Getting started

This tutorial walks you through installing django-snapshots, configuring local storage, and taking your first snapshot.

Prerequisites

  • Python 3.10+

  • Django 4.2, 5.x, or 6.x

  • An existing Django project (any database backend)

Installation

Install from PyPI:

pip install django-snapshots

Add the three apps to INSTALLED_APPS in settings.py:

INSTALLED_APPS = [
    ...
    "django_snapshots",         # core
    "django_snapshots.backup",  # backup subcommands
    "django_snapshots.restore", # restore subcommands
]

Tip

On production servers you may want to omit django_snapshots.restore from INSTALLED_APPS to prevent accidental data overwrites through the management command.

Configure storage

Add a SNAPSHOTS entry to settings.py:

from django_snapshots.storage import LocalFileSystemBackend

SNAPSHOTS = {
    "STORAGE": LocalFileSystemBackend(location="/var/backups/snapshots"),
}

That’s the minimum required configuration.
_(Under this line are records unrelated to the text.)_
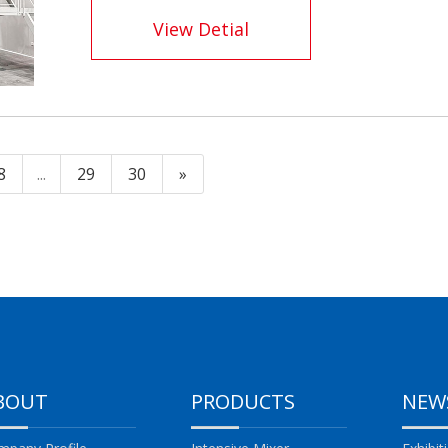
View Detial
8
...
29
30
»
BOUT
PRODUCTS
NEW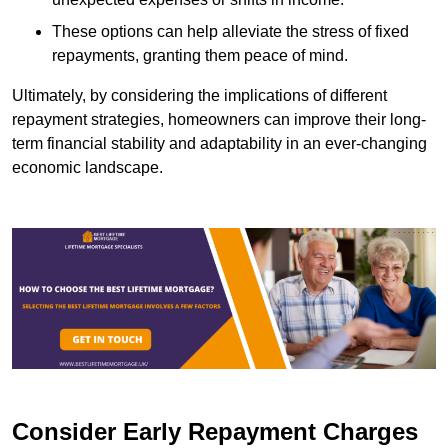
These options can help alleviate the stress of fixed
repayments, granting them peace of mind.
Ultimately, by considering the implications of different
repayment strategies, homeowners can improve their long-
term financial stability and adaptability in an ever-changing
economic landscape.
Consider Early Repayment Charges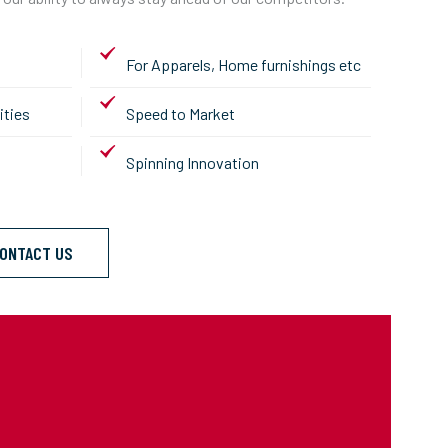
For Apparels, Home furnishings etc
ities
Speed to Market
Spinning Innovation
ONTACT US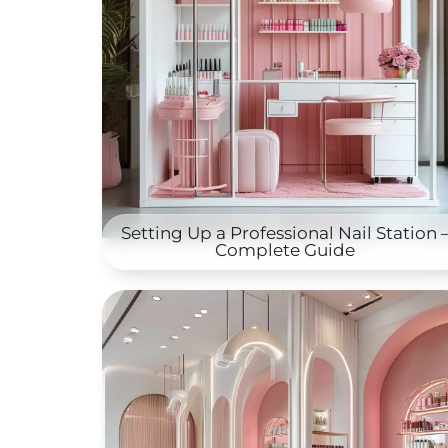
Setting Up a Professional Nail Station 
Complete Guide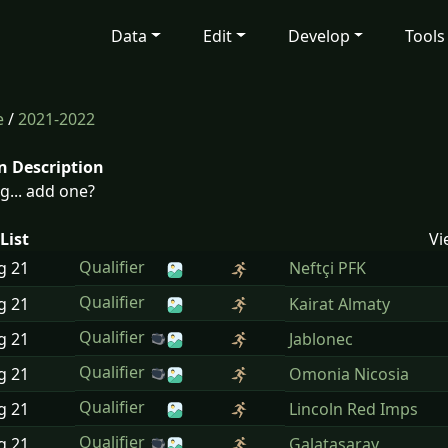
Data
Edit
Develop
Tools
e
/
2021-2022
n Description
g... add one?
List
Vi
Qualifier
ug
21
Neftçi PFK
Qualifier
ug
21
Kairat Almaty
Qualifier
ug
21
Jablonec
Qualifier
ug
21
Omonia Nicosia
Qualifier
ug
21
Lincoln Red Imps
Qualifier
ug
21
Galatasaray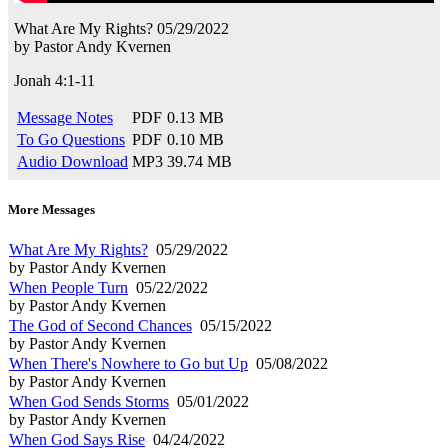
What Are My Rights?
05/29/2022
by
Pastor Andy Kvernen
Jonah 4:1-11
Message Notes
PDF
0.13 MB
To Go Questions
PDF
0.10 MB
Audio Download
MP3
39.74 MB
More Messages
What Are My Rights?
05/29/2022
by Pastor Andy Kvernen
When People Turn
05/22/2022
by Pastor Andy Kvernen
The God of Second Chances
05/15/2022
by Pastor Andy Kvernen
When There's Nowhere to Go but Up
05/08/2022
by Pastor Andy Kvernen
When God Sends Storms
05/01/2022
by Pastor Andy Kvernen
When God Says Rise
04/24/2022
All other settings have sensible defaults — see Settings for the full list.

Run migrations (none needed!)

django-snapshots does not add database tables, so you do not need to run migrate.

Verify the installation

Check that the snapshots management command is available:

python manage.py snapshots --help

You should see a list of subcommands including backup, restore, list, info, delete, prune, and check.